Erbium carbide
- Names: Other names Erbium dicarbide

Identifiers
- CAS Number: 12192-37-9;

Properties
- Chemical formula: ErC_{2}
- Molar mass: 191.28 g/mol

Structure
- Crystal structure: Tetragonal, calcium carbide type
- Space group: I4/mmm, No. 139
- Lattice constant: a = 0.3622 nm, c = 0.6106 nm
- Formula units (Z): 2

= Erbium carbide =

Erbium carbide is an inorganic compound of erbium and carbon with the formula ErC_{2}. At room temperature it crystallizes in the tetragonal calcium carbide structure type and contains C_{2} units characteristic of rare-earth dicarbides.

== Preparation ==
Erbium carbide can be prepared by arc melting stoichiometric amounts of metallic erbium and carbon:

Er + 2 C → ErC_{2}

Arc melting was used to prepare phase-pure ErC_{2} for neutron-diffraction studies.

Thin films of ErC_{2} have also been grown directly on diamond. Reactive deposition of erbium onto hydrogen-terminated diamond at about 750 °C under a low pressure of methane gives an epitaxial erbium dicarbide layer.

== Properties ==
=== Crystal structure ===
At room temperature, ErC_{2} crystallizes in the tetragonal crystal system, space group I4/mmm (No. 139), with the CaC_{2} structure type.
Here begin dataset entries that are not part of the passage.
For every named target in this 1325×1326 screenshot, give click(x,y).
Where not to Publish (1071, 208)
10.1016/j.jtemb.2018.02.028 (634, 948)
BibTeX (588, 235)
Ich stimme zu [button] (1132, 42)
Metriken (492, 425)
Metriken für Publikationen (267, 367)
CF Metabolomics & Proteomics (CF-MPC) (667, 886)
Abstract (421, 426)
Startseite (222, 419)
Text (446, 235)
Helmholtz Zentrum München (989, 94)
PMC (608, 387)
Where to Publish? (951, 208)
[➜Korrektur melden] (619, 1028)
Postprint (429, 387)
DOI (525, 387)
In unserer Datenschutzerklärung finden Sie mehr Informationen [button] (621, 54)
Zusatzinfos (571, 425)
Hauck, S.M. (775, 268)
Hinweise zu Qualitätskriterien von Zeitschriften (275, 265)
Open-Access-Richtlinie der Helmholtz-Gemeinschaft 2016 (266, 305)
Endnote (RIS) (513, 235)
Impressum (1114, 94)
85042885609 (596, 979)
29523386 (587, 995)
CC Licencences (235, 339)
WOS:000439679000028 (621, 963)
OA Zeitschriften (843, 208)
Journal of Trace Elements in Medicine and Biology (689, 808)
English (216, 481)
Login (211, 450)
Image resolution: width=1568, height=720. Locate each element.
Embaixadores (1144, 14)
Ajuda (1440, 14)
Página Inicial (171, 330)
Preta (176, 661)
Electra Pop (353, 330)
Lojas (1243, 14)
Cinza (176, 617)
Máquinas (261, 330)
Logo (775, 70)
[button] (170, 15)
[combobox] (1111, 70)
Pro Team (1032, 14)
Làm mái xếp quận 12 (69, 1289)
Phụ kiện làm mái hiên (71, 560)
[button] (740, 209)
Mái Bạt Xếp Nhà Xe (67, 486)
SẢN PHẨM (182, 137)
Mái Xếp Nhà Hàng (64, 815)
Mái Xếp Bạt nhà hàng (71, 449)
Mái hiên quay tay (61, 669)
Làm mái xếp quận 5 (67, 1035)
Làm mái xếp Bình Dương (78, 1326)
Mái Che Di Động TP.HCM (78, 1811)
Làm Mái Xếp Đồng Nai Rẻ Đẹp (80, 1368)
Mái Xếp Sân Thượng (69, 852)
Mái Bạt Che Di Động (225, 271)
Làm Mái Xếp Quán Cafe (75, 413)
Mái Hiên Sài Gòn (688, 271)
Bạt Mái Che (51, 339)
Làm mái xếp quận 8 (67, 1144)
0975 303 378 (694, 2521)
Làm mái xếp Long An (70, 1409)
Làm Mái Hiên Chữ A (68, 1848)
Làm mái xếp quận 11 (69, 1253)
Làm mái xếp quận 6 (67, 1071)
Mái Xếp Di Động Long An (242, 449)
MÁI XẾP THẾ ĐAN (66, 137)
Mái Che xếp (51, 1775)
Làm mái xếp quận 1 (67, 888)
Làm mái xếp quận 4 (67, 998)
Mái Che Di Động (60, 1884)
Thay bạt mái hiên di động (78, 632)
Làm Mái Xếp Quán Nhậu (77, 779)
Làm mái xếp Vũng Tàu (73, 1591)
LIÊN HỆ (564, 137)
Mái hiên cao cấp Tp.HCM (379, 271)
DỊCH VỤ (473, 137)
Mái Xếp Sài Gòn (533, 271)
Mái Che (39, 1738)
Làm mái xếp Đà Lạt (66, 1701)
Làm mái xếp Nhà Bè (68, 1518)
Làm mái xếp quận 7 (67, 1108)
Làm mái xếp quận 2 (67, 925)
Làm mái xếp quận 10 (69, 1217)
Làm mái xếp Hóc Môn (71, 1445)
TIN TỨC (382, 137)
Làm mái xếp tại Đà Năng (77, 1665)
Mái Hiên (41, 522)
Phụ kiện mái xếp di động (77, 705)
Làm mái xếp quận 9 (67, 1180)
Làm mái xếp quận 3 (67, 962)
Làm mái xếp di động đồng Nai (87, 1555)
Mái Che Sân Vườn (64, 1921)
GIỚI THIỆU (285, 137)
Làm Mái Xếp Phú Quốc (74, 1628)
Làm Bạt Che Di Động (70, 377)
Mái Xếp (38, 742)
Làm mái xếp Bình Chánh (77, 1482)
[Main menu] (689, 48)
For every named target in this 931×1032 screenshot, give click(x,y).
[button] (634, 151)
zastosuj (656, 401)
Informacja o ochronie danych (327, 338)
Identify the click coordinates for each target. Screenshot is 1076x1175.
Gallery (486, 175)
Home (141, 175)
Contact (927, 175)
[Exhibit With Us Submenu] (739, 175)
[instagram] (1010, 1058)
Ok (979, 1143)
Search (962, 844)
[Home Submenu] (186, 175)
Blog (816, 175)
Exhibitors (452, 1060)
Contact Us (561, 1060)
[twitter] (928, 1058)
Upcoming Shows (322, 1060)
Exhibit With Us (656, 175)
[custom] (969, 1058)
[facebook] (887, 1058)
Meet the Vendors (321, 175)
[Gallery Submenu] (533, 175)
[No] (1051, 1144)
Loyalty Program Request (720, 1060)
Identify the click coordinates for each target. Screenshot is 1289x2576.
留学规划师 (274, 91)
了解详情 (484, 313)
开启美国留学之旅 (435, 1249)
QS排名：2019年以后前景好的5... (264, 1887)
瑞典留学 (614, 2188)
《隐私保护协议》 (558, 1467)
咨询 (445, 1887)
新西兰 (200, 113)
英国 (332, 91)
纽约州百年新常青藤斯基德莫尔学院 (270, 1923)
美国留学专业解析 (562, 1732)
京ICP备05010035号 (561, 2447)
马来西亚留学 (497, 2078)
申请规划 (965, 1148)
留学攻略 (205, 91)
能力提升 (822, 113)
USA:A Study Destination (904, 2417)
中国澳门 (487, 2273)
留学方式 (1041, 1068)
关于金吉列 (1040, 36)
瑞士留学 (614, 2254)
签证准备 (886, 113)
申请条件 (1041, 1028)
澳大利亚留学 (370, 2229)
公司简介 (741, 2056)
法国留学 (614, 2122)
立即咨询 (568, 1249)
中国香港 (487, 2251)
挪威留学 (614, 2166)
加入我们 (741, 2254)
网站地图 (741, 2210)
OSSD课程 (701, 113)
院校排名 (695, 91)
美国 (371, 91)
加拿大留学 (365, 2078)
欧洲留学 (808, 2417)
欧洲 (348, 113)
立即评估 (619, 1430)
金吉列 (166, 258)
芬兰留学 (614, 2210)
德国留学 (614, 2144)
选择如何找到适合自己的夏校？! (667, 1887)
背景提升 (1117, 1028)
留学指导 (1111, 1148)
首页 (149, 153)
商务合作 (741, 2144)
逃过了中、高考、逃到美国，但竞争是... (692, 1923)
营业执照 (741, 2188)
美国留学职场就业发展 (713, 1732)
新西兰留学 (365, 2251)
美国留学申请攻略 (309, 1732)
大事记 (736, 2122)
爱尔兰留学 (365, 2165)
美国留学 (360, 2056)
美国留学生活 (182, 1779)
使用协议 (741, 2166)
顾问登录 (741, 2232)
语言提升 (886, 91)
Neutron powder diffraction gives the lattice parameters a = 3.622(1) Å, c = 6.106(1) Å, with two formula units per unit cell.

The carbon atoms occur as discrete C_{2} units. Their C–C bond length is 1.275(3) Å, close to that of an acetylide C≡C bond. Mild hydrolysis of ErC_{2} also supports the presence of acetylide-like carbon pairs.

=== High-temperature phase ===
Like many rare-earth dicarbides, ErC_{2} undergoes a tetragonal-to-cubic structural transition on heating.

Thermal and electrical measurements place the transition at approximately 1100–1200 °C, depending on experimental method.

The high-temperature form has a cubic fluorite-related structure in space group Fm3̅m. In this phase the orientation of the C_{2} units becomes dynamically or statistically disordered.

=== Electronic properties ===
ErC_{2} is metallic and has a comparatively low work function. Values around 2.9–3.0 eV have been reported for bulk or carbide-covered surfaces.

Its low work function and thermal stability have led to investigation of ErC_{2} as an electrode material in electronic devices.

== Thin films and applications ==
Epitaxial ErC_{2} films have been grown on boron-doped diamond (100). The ErC_{2}(100) plane lies parallel to the diamond (100) surface, with the carbide lattice rotated by 45° relative to the diamond substrate.

ErC_{2} has also been deposited by atomic layer deposition on high-k dielectric materials. Films deposited on HfO_{2} showed an effective work function as low as about 3.9 eV and remained stable after high-temperature annealing.

The ALD-grown material was investigated as a possible low-work-function metal electrode for n-channel MOSFET technology.